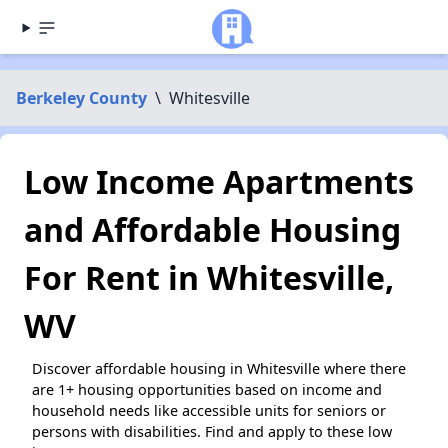
Berkeley County
\
Whitesville
Low Income Apartments
and Affordable Housing
For Rent in Whitesville,
WV
Discover affordable housing in Whitesville where there
are 1+ housing opportunities based on income and
household needs like accessible units for seniors or
persons with disabilities. Find and apply to these low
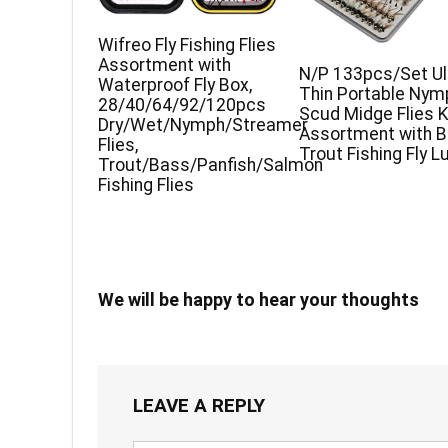
Wifreo Fly Fishing Flies
Assortment with
N/P 133pcs/Set Ul
Waterproof Fly Box,
Thin Portable Nym
28/40/64/92/120pcs
Scud Midge Flies K
Dry/Wet/Nymph/Streamer
Assortment with 
Flies,
Trout Fishing Fly L
Trout/Bass/Panfish/Salmon
Fishing Flies
We will be happy to hear your thoughts
LEAVE A REPLY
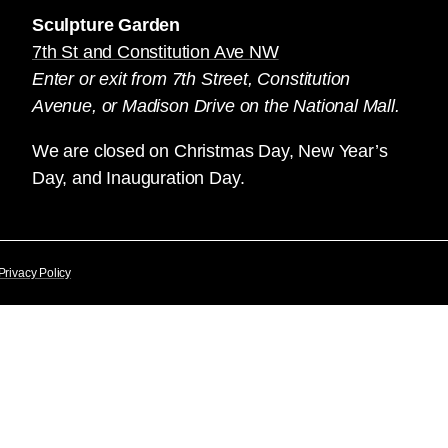
Sculpture Garden
7th St and Constitution Ave NW
Enter or exit from 7th Street, Constitution
Avenue, or Madison Drive on the National Mall.
We are closed on Christmas Day, New Year’s
Day, and Inauguration Day.
Privacy Policy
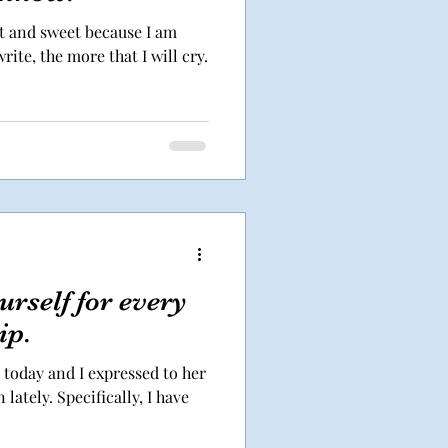
rt and sweet because I am
ite, the more that I will cry.
rself for every
ip.
t today and I expressed to her
lately. Specifically, I have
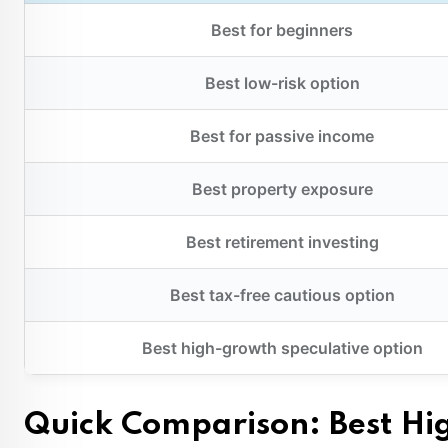
Best for beginners
Best low-risk option
Best for passive income
Best property exposure
Best retirement investing
Best tax-free cautious option
Best high-growth speculative option
Quick Comparison: Best Hig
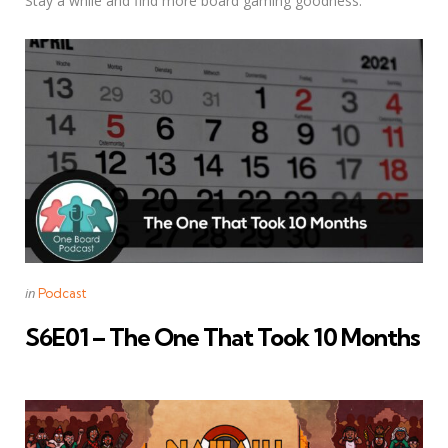
Stay a while and find more board gaming goodness.
Categories
Posted
in
Podcast
in
S6E01 – The One That Took 10 Months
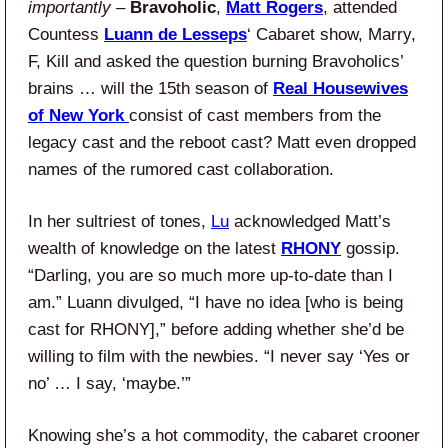
importantly –
Bravoholic
,
Matt Rogers
, attended
Countess
Luann de Lesseps
‘ Cabaret show, Marry,
F, Kill and asked the question burning Bravoholics’
brains … will the 15th season of
Real Housewives
of New York
consist of cast members from the
legacy cast and the reboot cast? Matt even dropped
names of the rumored cast collaboration.
In her sultriest of tones,
Lu
acknowledged Matt’s
wealth of knowledge on the latest
RHONY
gossip.
“Darling, you are so much more up-to-date than I
am.” Luann divulged, “I have no idea [who is being
cast for RHONY],” before adding whether she’d be
willing to film with the newbies. “I never say ‘Yes or
no’ … I say, ‘maybe.’”
Knowing she’s a hot commodity, the cabaret crooner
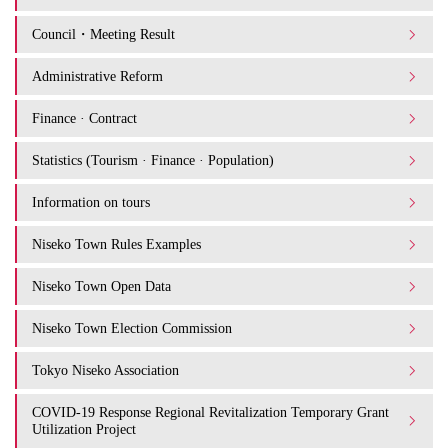
Council・Meeting Result
Administrative Reform
Finance · Contract
Statistics (Tourism · Finance · Population)
Information on tours
Niseko Town Rules Examples
Niseko Town Open Data
Niseko Town Election Commission
Tokyo Niseko Association
COVID-19 Response Regional Revitalization Temporary Grant
Utilization Project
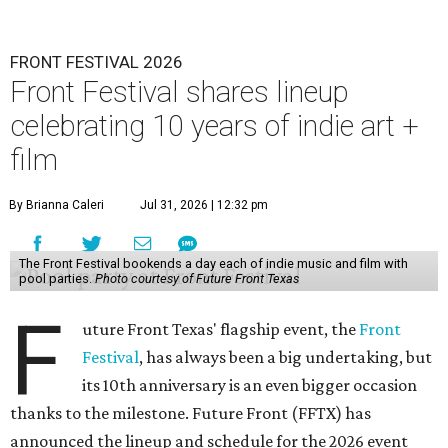
FRONT FESTIVAL 2026
Front Festival shares lineup
celebrating 10 years of indie art +
film
By Brianna Caleri
Jul 31, 2026 | 12:32 pm
The Front Festival bookends a day each of indie music and film with
pool parties.
Photo courtesy of Future Front Texas
F
uture Front Texas' flagship event, the
Front
Festival
, has always been a big undertaking, but
its 10th anniversary is an even bigger occasion
thanks to the milestone. Future Front (FFTX) has
announced the lineup and schedule for the 2026 event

Problem details >>
Look through the entries above and report each line where the string "Fishing" occurs.

Reply to the exercise >>
Wifreo Fly Fishing Flies
Trout Fishing Fly L
Fishing Flies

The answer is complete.